## [Data to process]
*** Begin section ***

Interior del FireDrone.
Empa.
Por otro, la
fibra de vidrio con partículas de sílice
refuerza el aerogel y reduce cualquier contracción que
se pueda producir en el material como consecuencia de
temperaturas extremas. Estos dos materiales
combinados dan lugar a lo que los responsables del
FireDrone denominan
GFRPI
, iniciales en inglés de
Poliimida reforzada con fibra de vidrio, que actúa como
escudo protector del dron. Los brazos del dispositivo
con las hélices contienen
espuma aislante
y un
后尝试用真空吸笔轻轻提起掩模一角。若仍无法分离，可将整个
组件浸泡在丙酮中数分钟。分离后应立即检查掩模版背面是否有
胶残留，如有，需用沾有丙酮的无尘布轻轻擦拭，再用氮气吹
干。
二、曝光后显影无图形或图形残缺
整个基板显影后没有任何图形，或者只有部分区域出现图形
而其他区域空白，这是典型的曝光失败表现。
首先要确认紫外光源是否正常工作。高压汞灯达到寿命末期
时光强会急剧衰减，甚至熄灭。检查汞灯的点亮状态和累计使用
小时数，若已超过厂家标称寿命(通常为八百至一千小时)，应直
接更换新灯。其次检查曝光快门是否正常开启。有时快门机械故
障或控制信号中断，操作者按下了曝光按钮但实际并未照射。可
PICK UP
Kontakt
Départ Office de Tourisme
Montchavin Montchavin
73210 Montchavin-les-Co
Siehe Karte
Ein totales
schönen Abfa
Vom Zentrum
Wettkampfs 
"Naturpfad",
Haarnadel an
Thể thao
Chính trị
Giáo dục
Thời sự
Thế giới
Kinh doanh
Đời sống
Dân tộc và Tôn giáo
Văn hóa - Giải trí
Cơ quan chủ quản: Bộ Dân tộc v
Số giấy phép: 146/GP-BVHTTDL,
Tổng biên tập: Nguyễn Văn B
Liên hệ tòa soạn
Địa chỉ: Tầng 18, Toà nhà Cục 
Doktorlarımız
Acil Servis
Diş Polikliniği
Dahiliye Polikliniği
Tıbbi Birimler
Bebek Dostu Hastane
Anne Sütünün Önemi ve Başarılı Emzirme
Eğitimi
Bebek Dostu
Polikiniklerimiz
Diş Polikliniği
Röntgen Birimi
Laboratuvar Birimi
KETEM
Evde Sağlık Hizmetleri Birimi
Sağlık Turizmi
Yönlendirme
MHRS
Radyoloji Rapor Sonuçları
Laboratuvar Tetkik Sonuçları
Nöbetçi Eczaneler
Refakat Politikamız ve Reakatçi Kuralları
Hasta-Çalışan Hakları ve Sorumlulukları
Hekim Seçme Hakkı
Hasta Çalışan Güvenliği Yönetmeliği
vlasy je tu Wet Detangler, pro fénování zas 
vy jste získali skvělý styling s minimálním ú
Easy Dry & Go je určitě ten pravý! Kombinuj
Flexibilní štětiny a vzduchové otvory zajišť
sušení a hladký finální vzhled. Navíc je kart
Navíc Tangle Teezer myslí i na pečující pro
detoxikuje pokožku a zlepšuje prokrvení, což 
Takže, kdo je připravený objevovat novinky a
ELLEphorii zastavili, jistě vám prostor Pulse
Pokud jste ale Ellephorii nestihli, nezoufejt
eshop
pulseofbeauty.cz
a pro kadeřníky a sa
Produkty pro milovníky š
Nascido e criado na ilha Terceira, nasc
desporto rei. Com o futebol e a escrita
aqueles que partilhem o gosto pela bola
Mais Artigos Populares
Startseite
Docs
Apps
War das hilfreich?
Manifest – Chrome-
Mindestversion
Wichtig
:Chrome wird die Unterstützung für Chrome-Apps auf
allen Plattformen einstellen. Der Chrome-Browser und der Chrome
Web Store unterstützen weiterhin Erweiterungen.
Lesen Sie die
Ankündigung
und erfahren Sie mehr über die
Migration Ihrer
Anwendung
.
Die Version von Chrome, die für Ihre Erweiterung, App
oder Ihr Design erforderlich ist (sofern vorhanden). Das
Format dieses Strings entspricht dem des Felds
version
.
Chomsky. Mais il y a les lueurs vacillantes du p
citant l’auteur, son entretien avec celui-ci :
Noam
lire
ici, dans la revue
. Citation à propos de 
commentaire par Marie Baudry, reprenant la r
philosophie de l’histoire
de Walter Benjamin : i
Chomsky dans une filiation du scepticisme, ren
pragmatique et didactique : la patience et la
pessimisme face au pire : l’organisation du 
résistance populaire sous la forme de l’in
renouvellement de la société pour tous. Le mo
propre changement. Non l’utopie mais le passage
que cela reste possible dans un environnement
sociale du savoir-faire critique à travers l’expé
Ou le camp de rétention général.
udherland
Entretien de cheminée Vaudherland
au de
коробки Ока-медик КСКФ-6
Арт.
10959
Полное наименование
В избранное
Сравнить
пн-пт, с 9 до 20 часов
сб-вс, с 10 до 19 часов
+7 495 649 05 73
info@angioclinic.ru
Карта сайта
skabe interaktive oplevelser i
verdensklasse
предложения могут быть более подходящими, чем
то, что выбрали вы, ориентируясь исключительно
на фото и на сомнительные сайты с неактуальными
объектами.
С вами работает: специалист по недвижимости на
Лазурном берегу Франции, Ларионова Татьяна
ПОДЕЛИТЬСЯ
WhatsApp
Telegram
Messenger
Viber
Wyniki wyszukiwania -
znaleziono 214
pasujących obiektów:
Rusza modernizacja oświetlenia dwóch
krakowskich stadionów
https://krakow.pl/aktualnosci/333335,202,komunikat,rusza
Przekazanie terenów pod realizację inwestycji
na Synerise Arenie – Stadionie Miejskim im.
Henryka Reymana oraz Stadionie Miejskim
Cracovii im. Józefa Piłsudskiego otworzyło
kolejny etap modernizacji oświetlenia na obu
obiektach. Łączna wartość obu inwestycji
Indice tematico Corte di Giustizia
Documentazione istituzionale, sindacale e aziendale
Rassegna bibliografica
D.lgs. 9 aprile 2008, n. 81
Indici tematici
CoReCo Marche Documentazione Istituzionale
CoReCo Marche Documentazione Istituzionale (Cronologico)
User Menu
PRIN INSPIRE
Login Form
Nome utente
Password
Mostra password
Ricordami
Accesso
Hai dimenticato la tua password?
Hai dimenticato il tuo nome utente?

*** End section ***

## [Work item]
Copy, character for character, the lines from the line that holds "Карта сайта" through the final line of the records above.

## [Exercise solution]
Карта сайта
skabe interaktive oplevelser i
verdensklasse
предложения могут быть более подходящими, чем
то, что выбрали вы, ориентируясь исключительно
на фото и на сомнительные сайты с неактуальными
объектами.
С вами работает: специалист по недвижимости на
Лазурном берегу Франции, Ларионова Татьяна
ПОДЕЛИТЬСЯ
WhatsApp
Telegram
Messenger
Viber
Wyniki wyszukiwania -
znaleziono 214
pasujących obiektów:
Rusza modernizacja oświetlenia dwóch
krakowskich stadionów
https://krakow.pl/aktualnosci/333335,202,komunikat,rusza
Przekazanie terenów pod realizację inwestycji
na Synerise Arenie – Stadionie Miejskim im.
Henryka Reymana oraz Stadionie Miejskim
Cracovii im. Józefa Piłsudskiego otworzyło
kolejny etap modernizacji oświetlenia na obu
obiektach. Łączna wartość obu inwestycji
Indice tematico Corte di Giustizia
Documentazione istituzionale, sindacale e aziendale
Rassegna bibliografica
D.lgs. 9 aprile 2008, n. 81
Indici tematici
CoReCo Marche Documentazione Istituzionale
CoReCo Marche Documentazione Istituzionale (Cronologico)
User Menu
PRIN INSPIRE
Login Form
Nome utente
Password
Mostra password
Ricordami
Accesso
Hai dimenticato la tua password?
Hai dimenticato il tuo nome utente?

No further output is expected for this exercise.